Sometimes, it’s hard to imagine a comedic figure as a deeply disturbed individual. Yet they manage to surprise us every time. At the moment one of my favorite dark performances by a comedy icon is the late Robin Williams as Ty in “One Hour Photo.” Not only did he get rid of his comedic personality, he became something else entirely. Now that I’ve seen “Foxcatcher,” it’ll be difficult to see Steve Carell as just Michael Scott from “The Office.”
Set in 1986, Olympic Gold Medalist Mark Schultz [Channing Tatum] has no real direction for his life. He trains during the week with his brother Dave [Mark Ruffalo] but ultimately has nothing else going for him.
Enter John E. du Pont [Steve Carell], one of the wealthiest men in America. John recruits Mark to move onto his estate so that he can represent the Foxcatcher farm in upcoming wrestling events, including the next Olympics. At first everything seems to be going well, that is, until du Pont gradually starts to show who he really is.
Once I left “Foxcatcher,” there was only one thing that I was thinking about and it was that I needed to see a cheery movie. I say this because once it was all said and done, I felt disgusting and unclean.
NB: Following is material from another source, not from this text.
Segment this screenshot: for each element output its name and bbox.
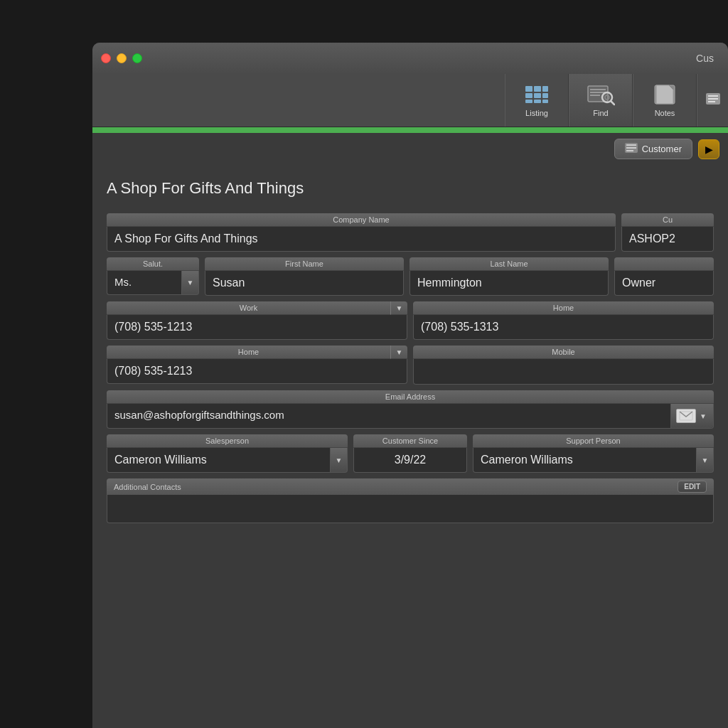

Director Bennett Miller set out to make a bleak and uncomfortable film and boy did he succeed.
“Foxcatcher” is sickening in every sense of the word and, for that, job well done. In this true story, Steve Carell manages to play one of the creepiest characters of the past few years. What distinguishes du Pont from other sociopaths is that he’s a very subtle man. Just looking at him made me feel physically uncomfortable.
You never get a sense of what is going on inside his head and, for me, not knowing the disruptive motivation of a sociopath is absolutely terrifying. Without giving it away, there is a scene near the end of the film that is important to the true story and I thought that Carell pulled it off magnificently. Honestly, he did a great job throughout as a man with problems that aren’t noticeable on the surface but you can easily tell that something is wrong with him.
Channing Tatum, who plays our main protagonist, does a fantastic job as well. Like Carell, he’s playing a character that he’s not used to playing. You can tell by his mannerisms that he’s a completely different person and not the Channing Tatum that audiences are familiar with. He slouches when he walks and has an easily impressionable mindset which makes room for an unpredictable character.
The scenes that work the best with Tatum are when he’s playing off of either Carell or Ruffalo, which was another aspect that worked tremendously well. The relationship between the Schultz brothers is fantastic because they have this subtle bond and they don’t have to say that much to get their point across to one another.
If you know the story beforehand, it makes the tension leading up to the event all the more unbearable. My recommendation is to not look anything up beforehand as it’s best to go in blind, not knowing what’s going to happen.
The tone and look of the film is dreary and, for what the filmmakers set out to accomplish, job well done. “Foxcatcher” isn’t a film that I plan to re-visit anytime soon, but I will see it again sometime in the future as I feel that it has more to offer underneath the surface.
Although, for first-time viewers, I would wait for a drab and rainy day and only then will you feel immersed within the environment.